Best Argument: Yes
Audience Favored: Yes (74%)
Vertical is the killer app
Jason Perlow: My esteemed colleague fears that because Glass has fallen on its posterior, it will potentially take the rest of the wearables industry down. I think we are being a bit too hasty here.
First, I think we all can agree that wearable computing covers a number of form factors, not just augmented reality monocles like Glass. These include those systems being tested by the military and police forces for anti-terrorism operations, numerous engineering and field scenarios as well as medical/hospital use. Wearable computing includes simple sensors like the Fitbit, smartwatches like the Pebble as well as more vertical-purposed and much more higher-end devices than even Glass.
Vertical has always been the killer app for wearables. And in vertical scenarios nobody cares if you look bizarre wearing one or if the user is pointing a camera at you. In short, in a purely vertical scenario, nobody is being a Glasshole. The wearer is simply doing their job.
The problem we need to solve is not with the wearable technology itself, which we know can and will improve with further development.

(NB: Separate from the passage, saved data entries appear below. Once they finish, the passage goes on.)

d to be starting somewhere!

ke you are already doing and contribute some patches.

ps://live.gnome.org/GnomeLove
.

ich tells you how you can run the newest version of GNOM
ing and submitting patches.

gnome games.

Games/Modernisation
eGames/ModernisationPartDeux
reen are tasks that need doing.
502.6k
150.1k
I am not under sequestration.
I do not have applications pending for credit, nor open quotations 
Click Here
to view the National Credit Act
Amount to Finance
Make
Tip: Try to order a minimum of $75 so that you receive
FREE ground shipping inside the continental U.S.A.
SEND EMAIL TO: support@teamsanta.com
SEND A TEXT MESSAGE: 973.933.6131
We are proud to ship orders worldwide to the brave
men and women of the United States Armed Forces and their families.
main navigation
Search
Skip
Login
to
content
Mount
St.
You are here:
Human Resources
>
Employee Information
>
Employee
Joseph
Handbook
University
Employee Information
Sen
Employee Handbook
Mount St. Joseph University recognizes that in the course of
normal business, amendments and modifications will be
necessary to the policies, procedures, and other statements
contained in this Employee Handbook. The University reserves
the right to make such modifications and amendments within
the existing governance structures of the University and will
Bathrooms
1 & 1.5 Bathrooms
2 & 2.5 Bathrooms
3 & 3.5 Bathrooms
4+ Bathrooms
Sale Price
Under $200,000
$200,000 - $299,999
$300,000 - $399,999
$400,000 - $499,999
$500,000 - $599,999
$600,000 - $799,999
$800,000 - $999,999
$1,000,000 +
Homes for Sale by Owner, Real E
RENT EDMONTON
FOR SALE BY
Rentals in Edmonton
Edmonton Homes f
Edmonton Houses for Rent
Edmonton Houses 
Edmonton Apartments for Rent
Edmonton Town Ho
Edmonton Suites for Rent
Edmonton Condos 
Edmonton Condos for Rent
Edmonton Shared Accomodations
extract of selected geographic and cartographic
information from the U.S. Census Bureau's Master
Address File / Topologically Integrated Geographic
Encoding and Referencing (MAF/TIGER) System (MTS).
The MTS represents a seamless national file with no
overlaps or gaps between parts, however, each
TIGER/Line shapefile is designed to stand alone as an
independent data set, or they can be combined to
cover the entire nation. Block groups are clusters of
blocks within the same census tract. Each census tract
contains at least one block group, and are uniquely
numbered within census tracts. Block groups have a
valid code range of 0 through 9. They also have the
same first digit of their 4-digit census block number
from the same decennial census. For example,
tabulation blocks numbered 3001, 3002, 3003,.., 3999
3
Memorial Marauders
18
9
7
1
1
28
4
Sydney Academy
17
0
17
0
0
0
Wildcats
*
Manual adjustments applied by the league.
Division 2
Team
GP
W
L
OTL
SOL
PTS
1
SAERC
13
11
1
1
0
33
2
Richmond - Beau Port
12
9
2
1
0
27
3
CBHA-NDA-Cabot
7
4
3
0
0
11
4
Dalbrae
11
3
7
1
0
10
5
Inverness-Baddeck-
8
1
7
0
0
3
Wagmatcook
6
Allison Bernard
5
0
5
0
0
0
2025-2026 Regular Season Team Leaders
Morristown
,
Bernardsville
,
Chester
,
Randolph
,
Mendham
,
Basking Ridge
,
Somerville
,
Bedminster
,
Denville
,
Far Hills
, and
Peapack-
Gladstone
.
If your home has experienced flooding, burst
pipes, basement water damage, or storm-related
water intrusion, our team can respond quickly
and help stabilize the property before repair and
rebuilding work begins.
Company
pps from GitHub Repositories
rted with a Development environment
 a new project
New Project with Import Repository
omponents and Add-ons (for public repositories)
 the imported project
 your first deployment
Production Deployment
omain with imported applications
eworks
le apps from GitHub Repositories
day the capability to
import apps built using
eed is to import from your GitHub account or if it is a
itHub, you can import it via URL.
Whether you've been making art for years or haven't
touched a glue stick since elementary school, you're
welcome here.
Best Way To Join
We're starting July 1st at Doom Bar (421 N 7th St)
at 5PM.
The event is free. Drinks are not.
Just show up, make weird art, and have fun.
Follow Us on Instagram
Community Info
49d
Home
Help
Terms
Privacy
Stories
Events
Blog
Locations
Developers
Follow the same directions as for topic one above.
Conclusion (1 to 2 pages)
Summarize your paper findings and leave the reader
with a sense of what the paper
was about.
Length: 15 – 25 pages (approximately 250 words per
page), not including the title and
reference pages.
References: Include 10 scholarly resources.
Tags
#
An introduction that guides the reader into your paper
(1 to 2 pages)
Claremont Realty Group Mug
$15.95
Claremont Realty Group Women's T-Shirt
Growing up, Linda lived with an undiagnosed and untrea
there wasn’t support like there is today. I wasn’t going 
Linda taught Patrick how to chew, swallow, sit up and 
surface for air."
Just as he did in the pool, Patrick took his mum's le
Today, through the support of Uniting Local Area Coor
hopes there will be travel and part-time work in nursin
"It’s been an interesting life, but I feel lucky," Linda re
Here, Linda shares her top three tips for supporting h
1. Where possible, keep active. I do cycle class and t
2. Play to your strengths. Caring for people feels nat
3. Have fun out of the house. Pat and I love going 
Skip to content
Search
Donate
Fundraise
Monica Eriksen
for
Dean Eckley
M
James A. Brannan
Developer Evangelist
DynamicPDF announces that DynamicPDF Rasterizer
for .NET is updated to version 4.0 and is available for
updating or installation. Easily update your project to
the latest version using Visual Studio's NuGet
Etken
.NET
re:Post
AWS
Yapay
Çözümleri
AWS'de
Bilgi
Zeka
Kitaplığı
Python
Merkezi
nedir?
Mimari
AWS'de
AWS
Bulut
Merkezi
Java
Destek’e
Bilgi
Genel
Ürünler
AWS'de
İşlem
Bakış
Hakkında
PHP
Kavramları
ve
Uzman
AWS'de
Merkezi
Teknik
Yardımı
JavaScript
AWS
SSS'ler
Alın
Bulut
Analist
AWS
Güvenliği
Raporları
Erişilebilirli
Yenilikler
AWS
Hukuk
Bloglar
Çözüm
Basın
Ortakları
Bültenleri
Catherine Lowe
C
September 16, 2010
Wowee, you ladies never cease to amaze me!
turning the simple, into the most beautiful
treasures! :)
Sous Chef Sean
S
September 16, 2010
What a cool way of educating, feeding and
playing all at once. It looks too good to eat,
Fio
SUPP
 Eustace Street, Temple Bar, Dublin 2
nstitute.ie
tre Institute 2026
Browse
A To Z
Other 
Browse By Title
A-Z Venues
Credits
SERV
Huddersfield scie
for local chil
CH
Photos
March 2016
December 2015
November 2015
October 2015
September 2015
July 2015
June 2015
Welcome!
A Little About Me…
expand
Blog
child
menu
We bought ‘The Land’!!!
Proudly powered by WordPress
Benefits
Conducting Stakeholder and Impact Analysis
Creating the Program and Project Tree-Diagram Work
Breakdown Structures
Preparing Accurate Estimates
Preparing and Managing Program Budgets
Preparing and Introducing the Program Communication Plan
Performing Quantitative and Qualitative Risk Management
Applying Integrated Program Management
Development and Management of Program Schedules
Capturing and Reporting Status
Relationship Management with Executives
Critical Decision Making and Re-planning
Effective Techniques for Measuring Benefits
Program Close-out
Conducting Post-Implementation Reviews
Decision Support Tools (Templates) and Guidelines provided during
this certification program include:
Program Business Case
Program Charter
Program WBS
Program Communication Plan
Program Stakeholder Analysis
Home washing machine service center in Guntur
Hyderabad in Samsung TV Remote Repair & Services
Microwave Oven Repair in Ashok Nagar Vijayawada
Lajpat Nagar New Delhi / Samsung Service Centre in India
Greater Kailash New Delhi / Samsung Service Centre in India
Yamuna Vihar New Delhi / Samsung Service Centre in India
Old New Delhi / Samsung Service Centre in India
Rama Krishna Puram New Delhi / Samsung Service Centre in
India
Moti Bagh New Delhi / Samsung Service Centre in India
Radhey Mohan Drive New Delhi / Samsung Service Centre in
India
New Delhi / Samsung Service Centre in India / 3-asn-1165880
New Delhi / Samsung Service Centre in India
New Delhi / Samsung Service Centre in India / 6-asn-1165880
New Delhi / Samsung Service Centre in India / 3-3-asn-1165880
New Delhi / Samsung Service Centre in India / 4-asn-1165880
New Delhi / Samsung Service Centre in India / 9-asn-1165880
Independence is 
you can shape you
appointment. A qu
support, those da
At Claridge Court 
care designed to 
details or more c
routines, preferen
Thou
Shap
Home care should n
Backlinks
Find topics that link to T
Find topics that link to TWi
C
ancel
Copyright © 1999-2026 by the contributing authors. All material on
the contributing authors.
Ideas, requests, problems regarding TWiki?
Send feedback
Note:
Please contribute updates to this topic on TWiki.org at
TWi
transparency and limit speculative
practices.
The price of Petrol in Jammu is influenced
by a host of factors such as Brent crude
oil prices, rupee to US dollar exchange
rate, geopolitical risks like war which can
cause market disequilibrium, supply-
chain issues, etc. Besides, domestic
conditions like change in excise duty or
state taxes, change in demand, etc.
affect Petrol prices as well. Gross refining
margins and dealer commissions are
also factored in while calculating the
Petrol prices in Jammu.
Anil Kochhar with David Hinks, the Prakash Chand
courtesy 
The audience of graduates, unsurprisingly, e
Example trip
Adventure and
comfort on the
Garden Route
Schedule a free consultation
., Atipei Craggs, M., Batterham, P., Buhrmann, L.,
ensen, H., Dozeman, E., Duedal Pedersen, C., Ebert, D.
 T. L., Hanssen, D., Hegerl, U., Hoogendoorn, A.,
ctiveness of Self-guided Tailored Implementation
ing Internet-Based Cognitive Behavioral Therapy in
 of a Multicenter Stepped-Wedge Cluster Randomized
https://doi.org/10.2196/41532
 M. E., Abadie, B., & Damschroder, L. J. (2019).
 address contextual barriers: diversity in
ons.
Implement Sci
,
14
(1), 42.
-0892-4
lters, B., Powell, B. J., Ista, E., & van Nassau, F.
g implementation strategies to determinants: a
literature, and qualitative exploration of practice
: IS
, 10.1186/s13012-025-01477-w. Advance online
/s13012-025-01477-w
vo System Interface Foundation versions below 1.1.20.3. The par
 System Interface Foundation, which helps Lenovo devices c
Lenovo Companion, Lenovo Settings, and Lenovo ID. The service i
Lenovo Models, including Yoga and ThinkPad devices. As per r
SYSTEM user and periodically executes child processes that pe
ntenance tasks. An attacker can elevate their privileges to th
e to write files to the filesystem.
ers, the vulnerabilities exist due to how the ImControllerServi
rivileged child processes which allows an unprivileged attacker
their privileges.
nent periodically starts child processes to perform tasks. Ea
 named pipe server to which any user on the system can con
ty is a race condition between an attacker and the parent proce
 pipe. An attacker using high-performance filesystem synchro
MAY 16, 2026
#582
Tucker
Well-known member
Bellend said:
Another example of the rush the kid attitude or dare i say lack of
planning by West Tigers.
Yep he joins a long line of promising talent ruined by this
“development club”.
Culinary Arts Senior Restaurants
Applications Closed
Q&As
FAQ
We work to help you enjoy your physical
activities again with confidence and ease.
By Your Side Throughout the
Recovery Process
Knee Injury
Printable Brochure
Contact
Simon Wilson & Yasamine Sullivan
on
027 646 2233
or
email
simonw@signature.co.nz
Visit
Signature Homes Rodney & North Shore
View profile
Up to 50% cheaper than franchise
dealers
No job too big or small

It all has to do with the behavior of the wearer and social acceptance of its use.
Adrian Kingsley-Hughes: We've spent the most of this millennium making devices smaller. Now that these devices are about as small as they can get, we're reversing the trend (maybe because we ruined out eyesight on those small screens in the first place) and this leaves a gap in the market for small devices, which are collectively known as wearables.
But the current crop of wearables are fatally flawed. Not only are prices too high, and stylistically they look a mess, but on top of that most do little more than duplicate features already present on smartphones and tablets, but with the added limitation of not being able to function independently of another device.
In an era when we've seen so much convergence in the tech world, with so many features being packed into a single device – the smartphone – the wearables industry wants to turn that around and get people buying companion devices once again.